Start of Data provided
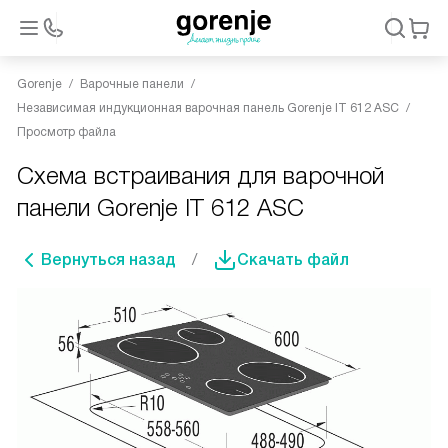
Gorenje
Варочные панели
Независимая индукционная варочная панель Gorenje IT 612 ASC
Просмотр файла
Схема встраивания для варочной
панели Gorenje IT 612 ASC
Вернуться назад
Скачать файл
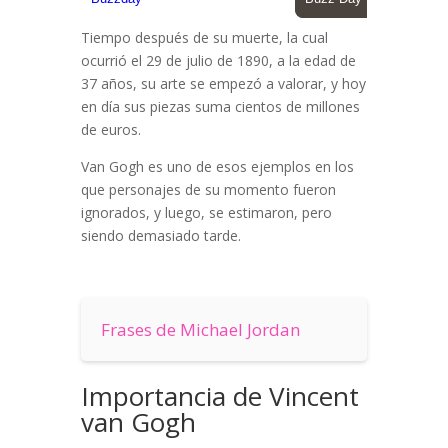
Tiempo después de su muerte, la cual
ocurrió el 29 de julio de 1890, a la edad de
37 años, su arte se empezó a valorar, y hoy
en día sus piezas suma cientos de millones
de euros.
Van Gogh es uno de esos ejemplos en los
que personajes de su momento fueron
ignorados, y luego, se estimaron, pero
siendo demasiado tarde.
Frases de Michael Jordan
Importancia de Vincent
van Gogh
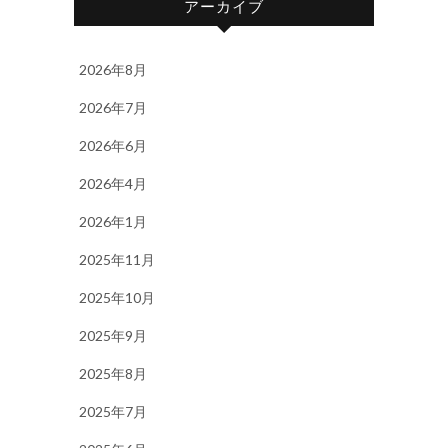
アーカイブ
2026年8月
2026年7月
2026年6月
2026年4月
2026年1月
2025年11月
2025年10月
2025年9月
2025年8月
2025年7月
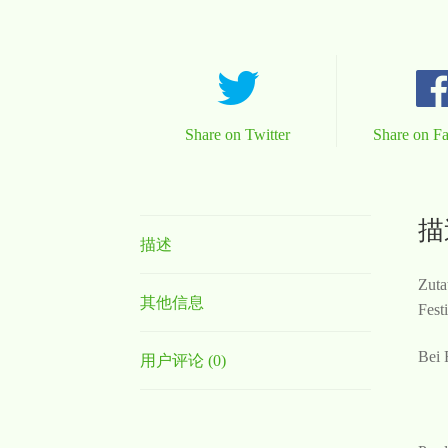
Share on Twitter
Share on F
描
描述
Zuta
其他信息
Fest
Bei 
用户评论 (0)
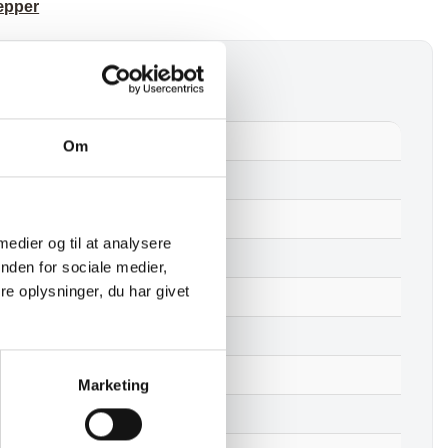
pper
ina Tæppe – Beige / Off White
Om
Nej
PET Genbrugsplast
 medier og til at analysere
eige / Off White
nden for sociale medier,
e oplysninger, du har givet
300 cm
200 cm
3,1 kg
Marketing
2,9 kg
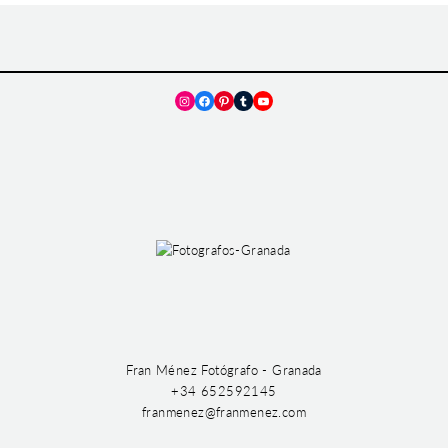
Instagram
Facebook
Pinterest
Tumblr
YouTube
Fran Ménez Fotógrafo - Granada
+34 652592145
franmenez@franmenez.com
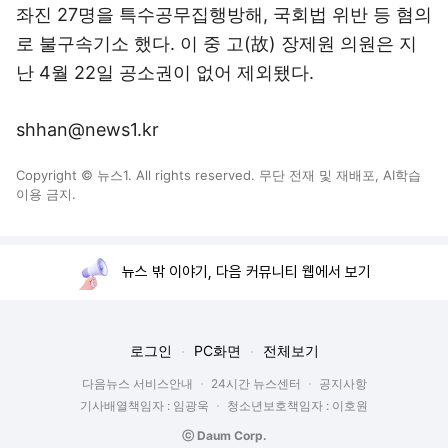
좌진 27명을 특수공무집행방해, 국회법 위반 등 혐의
로 불구속기소 했다. 이 중 고(故) 장제원 의원은 지
난 4월 22일 공소권이 없어 제외됐다.
shhan@news1.kr
Copyright © 뉴스1. All rights reserved. 무단 전재 및 재배포, AI학습
이용 금지.
뉴스 밖 이야기, 다음 커뮤니티 웹에서 보기
로그인
PC화면
전체보기
다음뉴스 서비스안내
24시간 뉴스센터
공지사항
기사배열책임자 : 임광욱
청소년보호책임자 : 이호원
ⓒ Daum Corp.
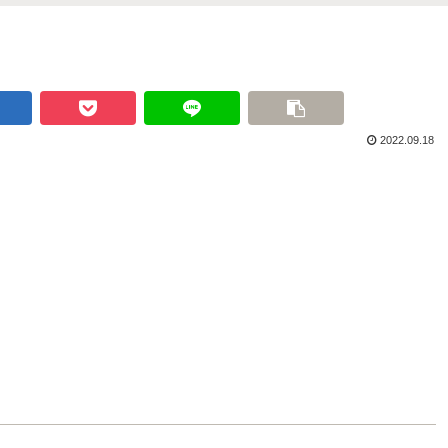
2022.09.18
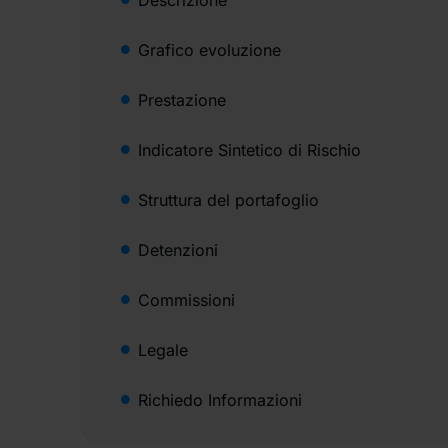
Descrizione
Grafico evoluzione
Prestazione
Indicatore Sintetico di Rischio
Struttura del portafoglio
Detenzioni
Commissioni
Legale
Richiedo Informazioni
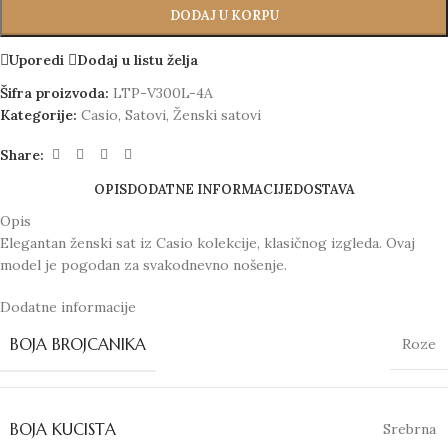
DODAJ U KORPU
Uporedi
Dodaj u listu želja
Šifra proizvoda:
LTP-V300L-4A
Kategorije:
Casio
,
Satovi
,
Ženski satovi
Share:
OPIS
DODATNE INFORMACIJE
DOSTAVA
Opis
Elegantan ženski sat iz Casio kolekcije, klasičnog izgleda. Ovaj
model je pogodan za svakodnevno nošenje.
Dodatne informacije
BOJA BROJCANIKA
Roze
BOJA KUCISTA
Srebrna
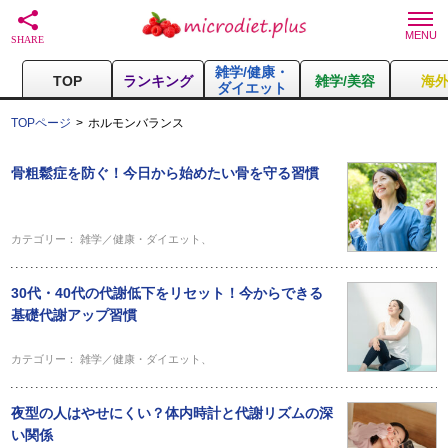
雑学/健康・
TOP
ランキング
雑学/美容
海
ダイエット
TOPページ
ホルモンバランス
骨粗鬆症を防ぐ！今日から始めたい骨を守る習慣
カテゴリー：
雑学／健康・ダイエット
、
30代・40代の代謝低下をリセット！今からできる
基礎代謝アップ習慣
カテゴリー：
雑学／健康・ダイエット
、
夜型の人はやせにくい？体内時計と代謝リズムの深
い関係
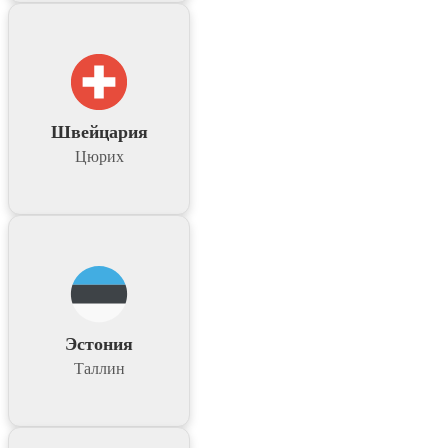
Швейцария
Цюрих
Эстония
Таллин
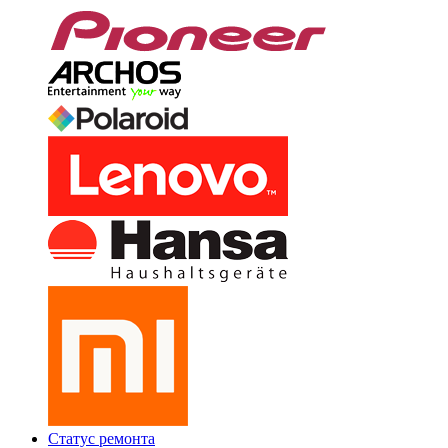
Статус ремонта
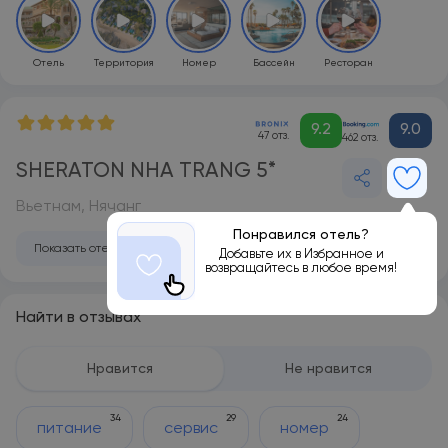
Отель
Территория
Номер
Бассейн
Ресторан
9.2
9.0
47 отз.
462 отз.
SHERATON NHA TRANG 5*
Вьетнам, Нячанг
Понравился отель?
Показать отель на карте
Добавьте их в Избранное и
возвращайтесь в любое время!
Найти в отзывах
Нравится
Не нравится
34
29
24
питание
сервис
номер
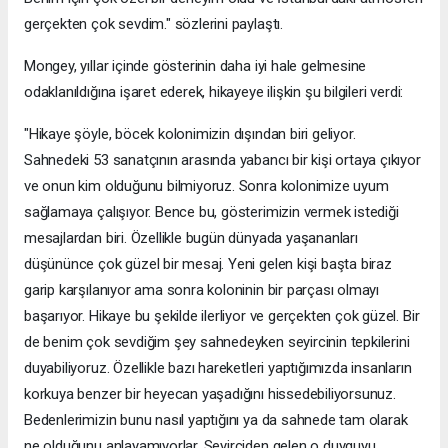
gerçekten çok sevdim." sözlerini paylaştı.
Mongey, yıllar içinde gösterinin daha iyi hale gelmesine
odaklanıldığına işaret ederek, hikayeye ilişkin şu bilgileri verdi:
"Hikaye şöyle, böcek kolonimizin dışından biri geliyor.
Sahnedeki 53 sanatçının arasında yabancı bir kişi ortaya çıkıyor
ve onun kim olduğunu bilmiyoruz. Sonra kolonimize uyum
sağlamaya çalışıyor. Bence bu, gösterimizin vermek istediği
mesajlardan biri. Özellikle bugün dünyada yaşananları
düşününce çok güzel bir mesaj. Yeni gelen kişi başta biraz
garip karşılanıyor ama sonra koloninin bir parçası olmayı
başarıyor. Hikaye bu şekilde ilerliyor ve gerçekten çok güzel. Bir
de benim çok sevdiğim şey sahnedeyken seyircinin tepkilerini
duyabiliyoruz. Özellikle bazı hareketleri yaptığımızda insanların
korkuya benzer bir heyecan yaşadığını hissedebiliyorsunuz.
Bedenlerimizin bunu nasıl yaptığını ya da sahnede tam olarak
ne olduğunu anlayamıyorlar. Seyirciden gelen o duyguyu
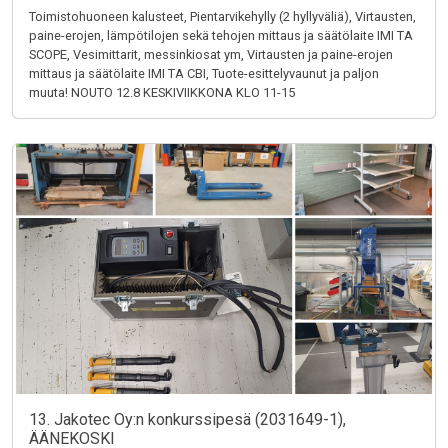
Toimistohuoneen kalusteet, Pientarvikehylly (2 hyllyväliä), Virtausten,
paine-erojen, lämpötilojen sekä tehojen mittaus ja säätölaite IMI TA
SCOPE, Vesimittarit, messinkiosat ym, Virtausten ja paine-erojen
mittaus ja säätölaite IMI TA CBI, Tuote-esittelyvaunut ja paljon
muuta! NOUTO 12.8 KESKIVIIKKONA KLO 11-15
13. Jakotec Oy:n konkurssipesä (2031649-1),
ÄÄNEKOSKI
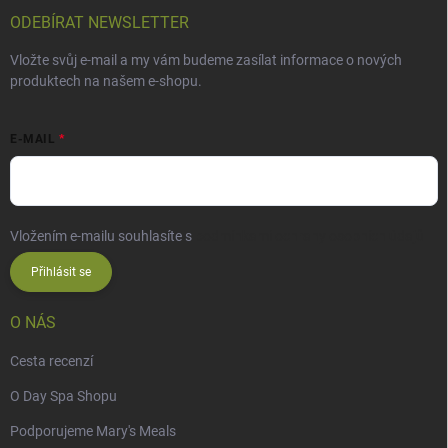
ODEBÍRAT NEWSLETTER
Vložte svůj e-mail a my vám budeme zasílat informace o nových
produktech na našem e-shopu.
E-MAIL
Vložením e-mailu souhlasíte s
podmínkami ochrany osobních údajů
Přihlásit se
O NÁS
Cesta recenzí
O Day Spa Shopu
Podporujeme Mary's Meals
End of Data provided
Problem description ::
Would you transcribe the lines above exactly, going from the line bearing "Найти в отзывах" through the line bearing "ne olduğunu anlayamıyorlar.", and drop the pictures from the copy?

Exercise solution ::
Найти в отзывах
Нравится
Не нравится
34
29
24
питание
сервис
номер
gerçekten çok sevdim." sözlerini paylaştı.
Mongey, yıllar içinde gösterinin daha iyi hale gelmesine
odaklanıldığına işaret ederek, hikayeye ilişkin şu bilgileri verdi:
"Hikaye şöyle, böcek kolonimizin dışından biri geliyor.
Sahnedeki 53 sanatçının arasında yabancı bir kişi ortaya çıkıyor
ve onun kim olduğunu bilmiyoruz. Sonra kolonimize uyum
sağlamaya çalışıyor. Bence bu, gösterimizin vermek istediği
mesajlardan biri. Özellikle bugün dünyada yaşananları
düşününce çok güzel bir mesaj. Yeni gelen kişi başta biraz
garip karşılanıyor ama sonra koloninin bir parçası olmayı
başarıyor. Hikaye bu şekilde ilerliyor ve gerçekten çok güzel. Bir
de benim çok sevdiğim şey sahnedeyken seyircinin tepkilerini
duyabiliyoruz. Özellikle bazı hareketleri yaptığımızda insanların
korkuya benzer bir heyecan yaşadığını hissedebiliyorsunuz.
Bedenlerimizin bunu nasıl yaptığını ya da sahnede tam olarak
ne olduğunu anlayamıyorlar. Seyirciden gelen o duyguyu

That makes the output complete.